__PROBLEM DESCRIPTION__.
Skip all pictures, then copy the lines from the start of the data through the line with "Case The Marilla, Blue Anodized", keeping both ends.

Extracted records
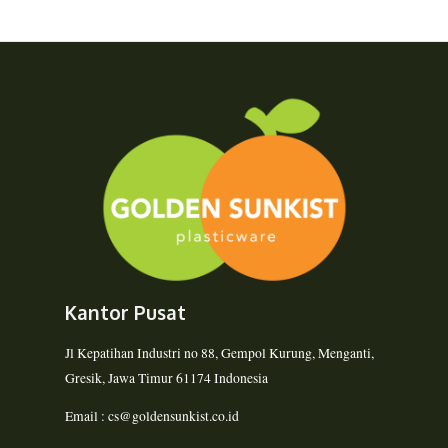
Kantor Pusat
Jl Kepatihan Industri no 88, Gempol Kurung, Menganti,
Gresik, Jawa Timur 61174 Indonesia
Email : cs@goldensunkist.co.id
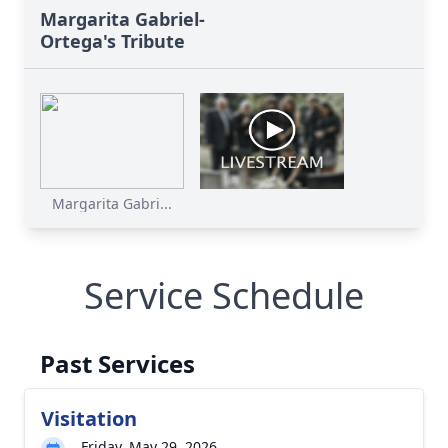
Margarita Gabriel-
Ortega's Tribute
Margarita Gabri...
Service Schedule
Past Services
Visitation
Friday, May 29, 2026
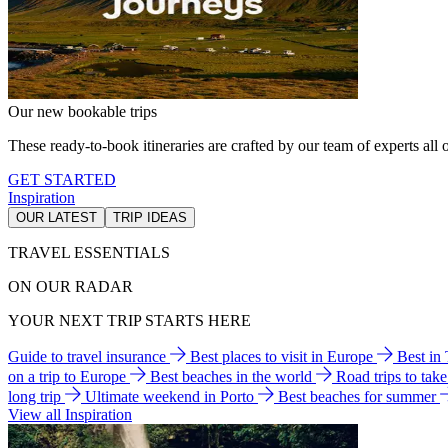
Our new bookable trips
These ready-to-book itineraries are crafted by our team of experts all o
GET STARTED
Inspiration
OUR LATEST
TRIP IDEAS
TRAVEL ESSENTIALS
ON OUR RADAR
YOUR NEXT TRIP STARTS HERE
Guide to travel insurance
Best places to visit in Europe
Best in
on a trip to Europe
Best beaches in the world
Road trips to tak
long trip
Ultimate weekend in Porto
Best beaches for summer
View all Inspiration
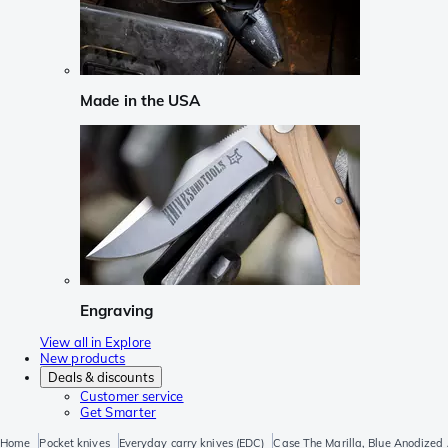
Made in the USA
Engraving
View all in Explore
New products
Deals & discounts
Customer service
Get Smarter
Home
Pocket knives
Everyday carry knives (EDC)
Case The Marilla, Blue Anodized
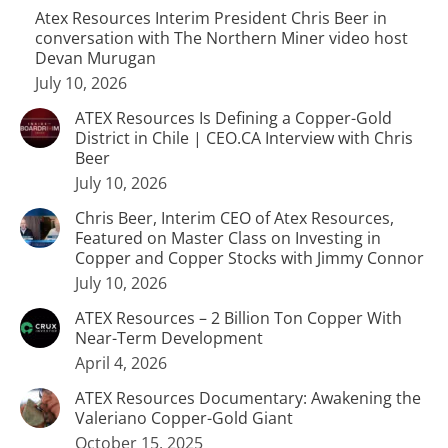
Atex Resources Interim President Chris Beer in
conversation with The Northern Miner video host
Devan Murugan
July 10, 2026
ATEX Resources Is Defining a Copper-Gold
District in Chile | CEO.CA Interview with Chris
Beer
July 10, 2026
Chris Beer, Interim CEO of Atex Resources,
Featured on Master Class on Investing in
Copper and Copper Stocks with Jimmy Connor
July 10, 2026
ATEX Resources – 2 Billion Ton Copper With
Near-Term Development
April 4, 2026
ATEX Resources Documentary: Awakening the
Valeriano Copper-Gold Giant
October 15, 2025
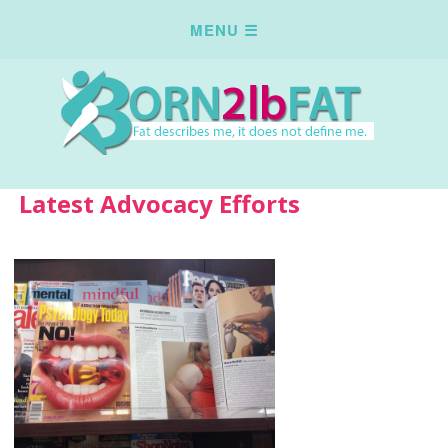
Latest Advocacy Efforts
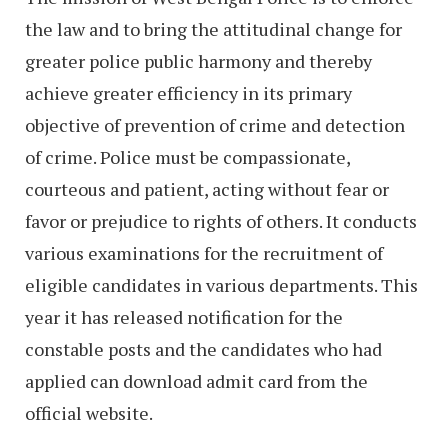
the law and to bring the attitudinal change for
greater police public harmony and thereby
achieve greater efficiency in its primary
objective of prevention of crime and detection
of crime. Police must be compassionate,
courteous and patient, acting without fear or
favor or prejudice to rights of others. It conducts
various examinations for the recruitment of
eligible candidates in various departments. This
year it has released notification for the
constable posts and the candidates who had
applied can download admit card from the
official website.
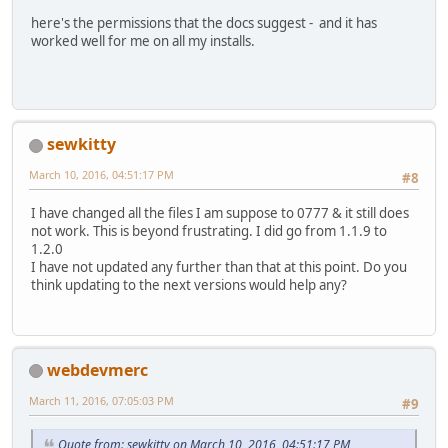
here's the permissions that the docs suggest - and it has
worked well for me on all my installs.
sewkitty
March 10, 2016, 04:51:17 PM
#8
I have changed all the files I am suppose to 0777 & it still does
not work. This is beyond frustrating. I did go from 1.1.9 to
1.2.0
I have not updated any further than that at this point. Do you
think updating to the next versions would help any?
webdevmerc
March 11, 2016, 07:05:03 PM
#9
Quote from: sewkitty on March 10, 2016, 04:51:17 PM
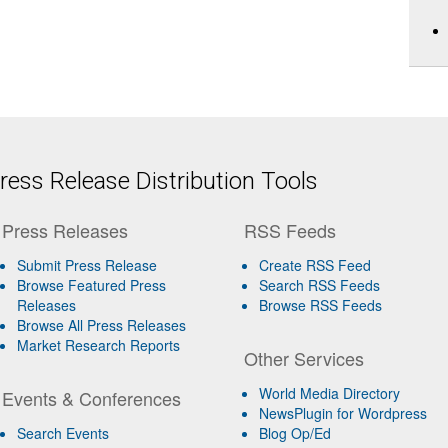
ess Release Distribution Tools
Press Releases
RSS Feeds
Submit Press Release
Create RSS Feed
Browse Featured Press
Search RSS Feeds
Releases
Browse RSS Feeds
Browse All Press Releases
Market Research Reports
Other Services
World Media Directory
Events & Conferences
NewsPlugin for Wordpress
Search Events
Blog Op/Ed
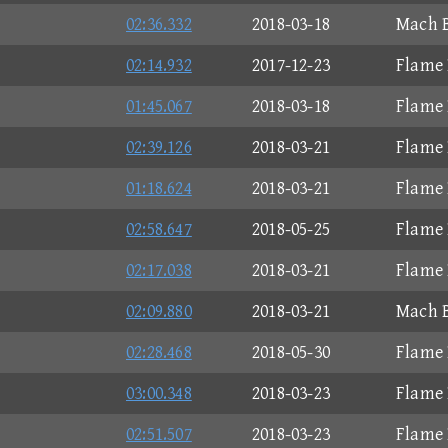
02:36.332
2018-03-18
Mach B
02:14.932
2017-12-23
Flame 
01:45.067
2018-03-18
Flame 
02:39.126
2018-03-21
Flame 
01:18.624
2018-03-21
Flame 
02:58.647
2018-05-25
Flame 
02:17.038
2018-03-21
Flame 
02:09.880
2018-03-21
Mach B
02:28.468
2018-05-30
Flame 
03:00.348
2018-03-23
Flame 
02:51.507
2018-03-23
Flame 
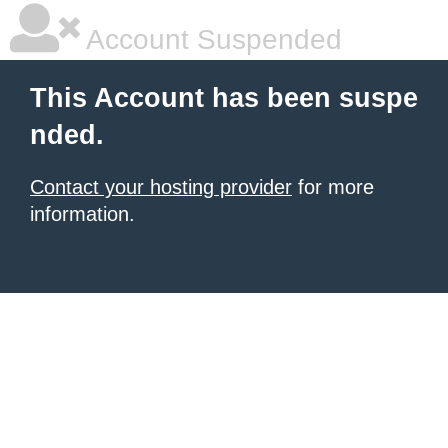
Account Suspended
This Account has been suspe
nded.
Contact your hosting provider
for more
information.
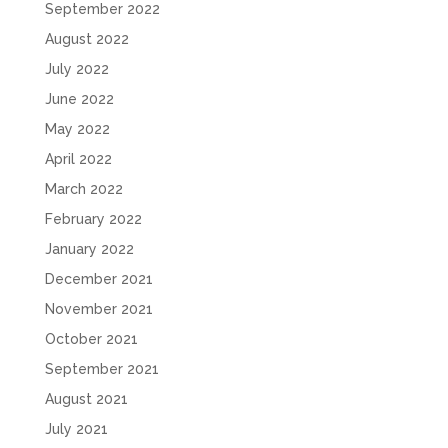
September 2022
August 2022
July 2022
June 2022
May 2022
April 2022
March 2022
February 2022
January 2022
December 2021
November 2021
October 2021
September 2021
August 2021
July 2021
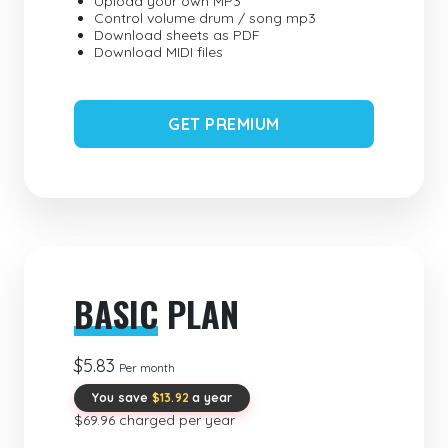
Upload your own MP3
Control volume drum / song mp3
Download sheets as PDF
Download MIDI files
GET PREMIUM
BASIC
PLAN
$5.83
Per month
You save
$13.92
a year
$69.96 charged per year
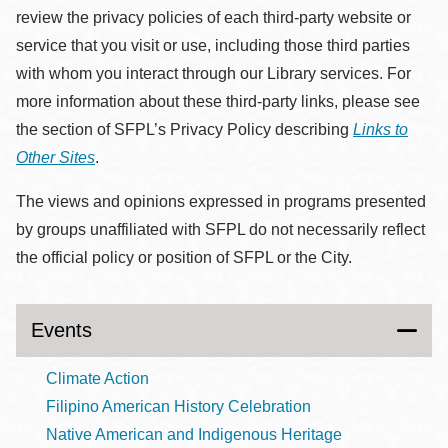
review the privacy policies of each third-party website or
service that you visit or use, including those third parties
with whom you interact through our Library services. For
more information about these third-party links, please see
the section of SFPL’s Privacy Policy describing
Links to
Other Sites
.
The views and opinions expressed in programs presented
by groups unaffiliated with SFPL do not necessarily reflect
the official policy or position of SFPL or the City.
Events
Climate Action
Filipino American History Celebration
Native American and Indigenous Heritage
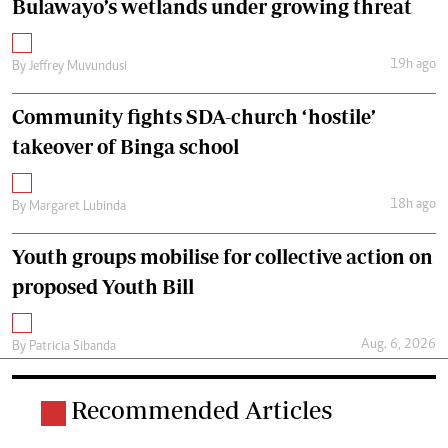
Bulawayo’s wetlands under growing threat
19h ago
By
Jeffrey Muvundusi
Community fights SDA-church ‘hostile’
takeover of Binga school
18h ago
By
Margaret Lubinda
Youth groups mobilise for collective action on
proposed Youth Bill
Aug. 6, 2026
By
Patricia Sibanda
Recommended Articles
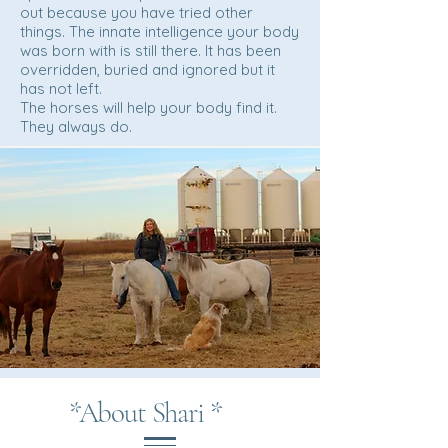
out because you have tried other
things. The innate intelligence your body
was born with is still there. It has been
overridden, buried and ignored but it
has not left.
The horses will help your body find it.
They always do.
*About Shari *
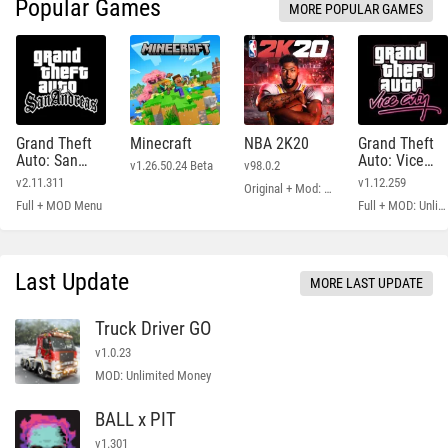
Popular Games
MORE POPULAR GAMES
Grand Theft
Minecraft
NBA 2K20
Grand Theft
Auto: San
Auto: Vice
v1.26.50.24 Beta
v98.0.2
Andreas
City
v2.11.311
v1.12.259
Original + Mod: Free Shopping
Full + MOD Menu
Full + MOD: Unlimited Money
Last Update
MORE LAST UPDATE
Truck Driver GO
v1.0.23
MOD: Unlimited Money
BALL x PIT
v1.301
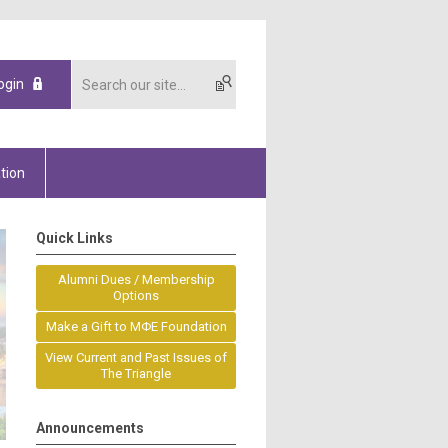
ogin
tion
Quick Links
Alumni Dues / Membership
Options
Make a Gift to MΦE Foundation
View Current and Past Issues of
The Triangle
Announcements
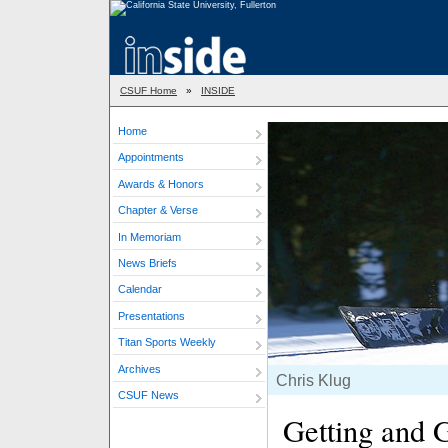
CSUF Home
»
INSIDE
Home
Appointments
Awards & Honors
Chapter & Verse
In Memoriam
News Briefs
Calendar
Presentations
Titan Sports Weekly
Archives
Chris Klug
CSUF News
Getting and G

__EXERCISE RESPONSE__.
Kantor Pusat
Jl Kepatihan Industri no 88, Gempol Kurung, Menganti,
Gresik, Jawa Timur 61174 Indonesia
Email : cs@goldensunkist.co.id
Margarita Gabriel-
Ortega's Tribute
Margarita Gabri...
Service Schedule
Past Services
Visitation
Friday, May 29, 2026
Our new bookable trips
These ready-to-book itineraries are crafted by our team of experts all o
GET STARTED
Inspiration
OUR LATEST
TRIP IDEAS
TRAVEL ESSENTIALS
ON OUR RADAR
YOUR NEXT TRIP STARTS HERE
Guide to travel insurance
Best places to visit in Europe
Best in
on a trip to Europe
Best beaches in the world
Road trips to tak
long trip
Ultimate weekend in Porto
Best beaches for summer
View all Inspiration
Made in the USA
Engraving
View all in Explore
New products
Deals & discounts
Customer service
Get Smarter
Home
Pocket knives
Everyday carry knives (EDC)
Case The Marilla, Blue Anodized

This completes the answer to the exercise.